Market needs, security risks: Two scales, no balance
The case for a rapid deployment of 5G networks is compelling. With connections up to a hundred times faster and fifty times more responsive than what is currently on the market, 5G promises no less than a new industrial revolution. The new networks will support applications as diverse as self-driving cars, the Internet of Things, and remote surgery. The potential for economic growth lies both in the enormous capital outlays required and in the new network-intensive markets that the investment would spur. As the number of operators capable of laying 5G networks is limited, closing the market to one—by far the least expensive—could be costly.
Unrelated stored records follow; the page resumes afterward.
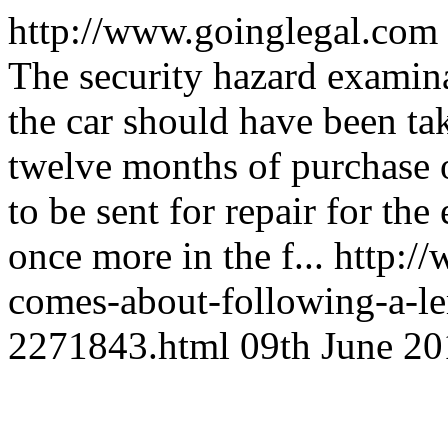
http://www.goinglegal.com
The security hazard examina
the car should have been tak
twelve months of purchase o
to be sent for repair for th
once more in the f...
http:/
comes-about-following-a-le
2271843.html
09th June 20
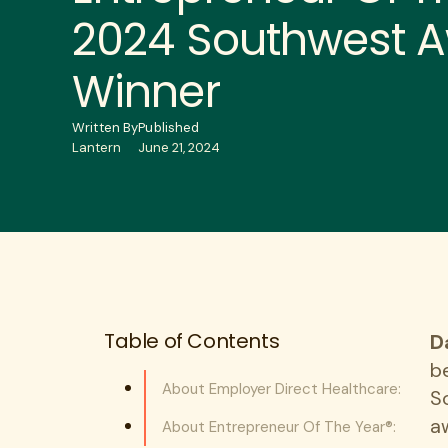
2024 Southwest 
Winner
Written By
Published
Lantern
June 21, 2024
Table of Contents
D
b
About Employer Direct Healthcare:
S
a
About Entrepreneur Of The Year®:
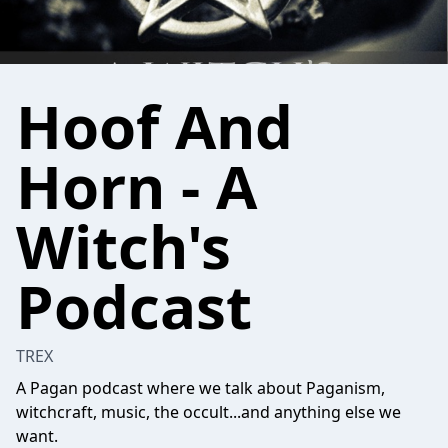
Hoof And
Horn - A
Witch's
Podcast
TREX
A Pagan podcast where we talk about Paganism,
witchcraft, music, the occult...and anything else we
want.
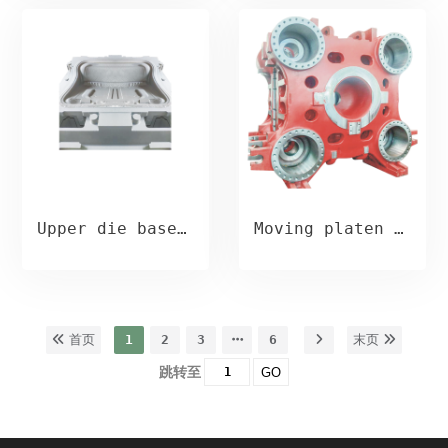
Upper die base casting
Moving platen casting
首页
1
2
3
6
末页
跳转至
GO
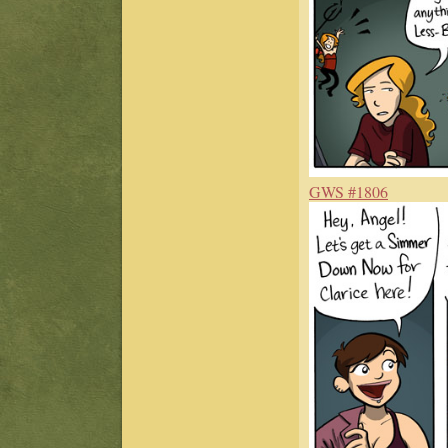
GWS #1806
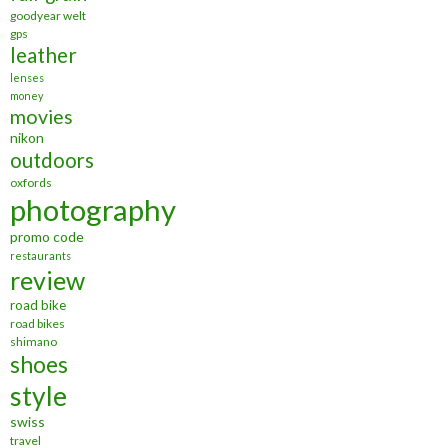
goodyear welt
gps
leather
lenses
money
movies
nikon
outdoors
oxfords
photography
promo code
restaurants
review
road bike
road bikes
shimano
shoes
style
swiss
travel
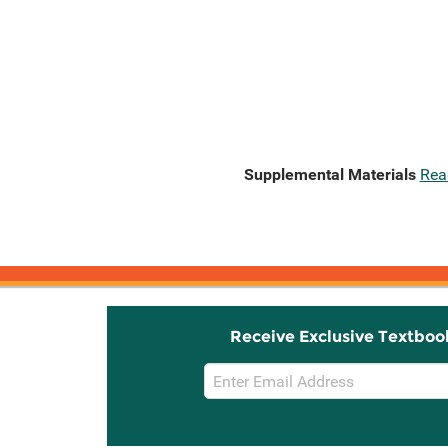
Supplemental Materials
Rea
Receive Exclusive Textboo
Email
Sign
Up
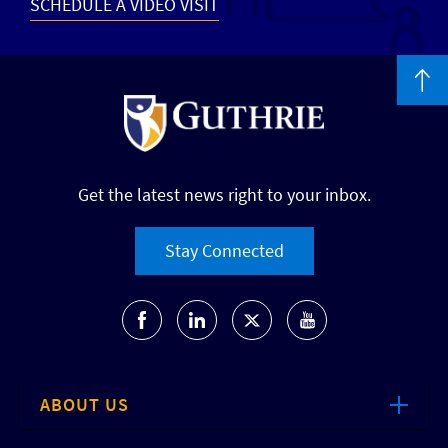
SCHEDULE A VIDEO VISIT
Get the latest news right to your inbox.
Stay Connected
ABOUT US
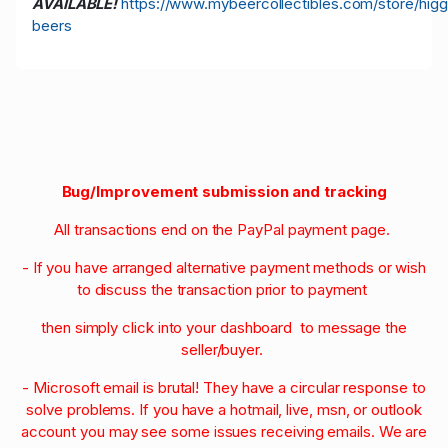
AVAILABLE!
https://www.mybeercollectibles.com/store/higg
beers
Bug/Improvement submission and tracking
All transactions end on the PayPal payment page.
- If you have arranged alternative payment methods or wish
to discuss the transaction prior to payment
then simply click into your dashboard to message the
seller/buyer.
- Microsoft email is brutal! They have a circular response to
solve problems. If you have a hotmail, live, msn, or outlook
account you may see some issues receiving emails. We are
At the same time, risks are significant but difficult to quantify. A long history of wire-tapping shows network infrastructure to be particularly sensitive to security concerns. A recent case of hardware implants in Chinese-made equipment demonstrates the risk stemming from compromised equipment. Huawei’s record is not particularly pristine or transparent: The company’s ownership structure is unclear at best, with alleged links to the Chinese national security bureaucracy. In the most extensive review of its equipment to date, the United Kingdom’s dedicated evaluation center, HCSEC, concluded it could “only provide limited assurance that all risks to UK national security from Huawei’s involvement in the UK’s critical networks can be sufficiently mitigated long-term.” Indeed, undocumented backdoors have been found in Huawei-manufactured home equipment.
Security concerns arise from two dimensions. First, compromised infrastructures can be weaponized. Portions of the network, or crucial network-reliant applications, can be turned off or against an unsuspecting adversary. Russia’s shutdown of Ukraine’s power network in 2016 serves as an example. The Australian Signals Directorate found this applies with added force to 5G. Because 5G networks will support a much larger number of devices, the perimeter of attack increases exponentially. Unsafe infrastructure also lends itself to a second, more subtle, risk: Personal data can be siphoned off by hackers or foreign adversaries and used for cybercrime, identity theft, or blackmail.
Sketches of a framework
The possibility of the national grid being turned off is an obvious concern. So is the possibility that some embarrassing teenage footage is used for blackmail. These risks are impossible to assess. Yet recent history shows that security concerns need not always prevail: Soviet gas supplies continued to flow to Europe despite the Cold War and more recent tensions between Europe and Russia. As warfare moves to the digital and economic space, the call for a consistent framework to assess the risks and benefits of integration becomes increasingly urgent.
Rough contours of such a framework could include:
First, set non-negotiables. Certain matters of national and individual security trump economic arguments. While these need not be set in stone, they should include fundamental ethical principles and constitutional rights, and enable governments to enforce the rule of law and citizens to enjoy their rights. Control over cyberspace depends on control over network infrastructure. Should the presence of Huawei risk compromising non-negotiable principles, it would seem legitimate to ban the company and force—or even subsidize—the uprooting of its existing components.
Second, estimate and manage risks outside of the non-negotiable perimeter. Should the threat be considered non-vital, steps should still be taken to ensure network safety. This might include some UK-style vouching of software and equipment, as also proposed in the recent Department of Commerce regulation, or require cooperation with trusted providers.
Third, insure losses. As cyberattacks will inevitably take place and cause economic disruption, an insurance market for non-catastrophic risks should be fostered. While catastrophic losses should be averted through the first two steps, fostering an insurance and re-insurance market might also entail some form of government backstop.
Editor’s Note: Huawei was a supporter of the Peterson Institute for International Economics until 2018, when the relationship was discontinued.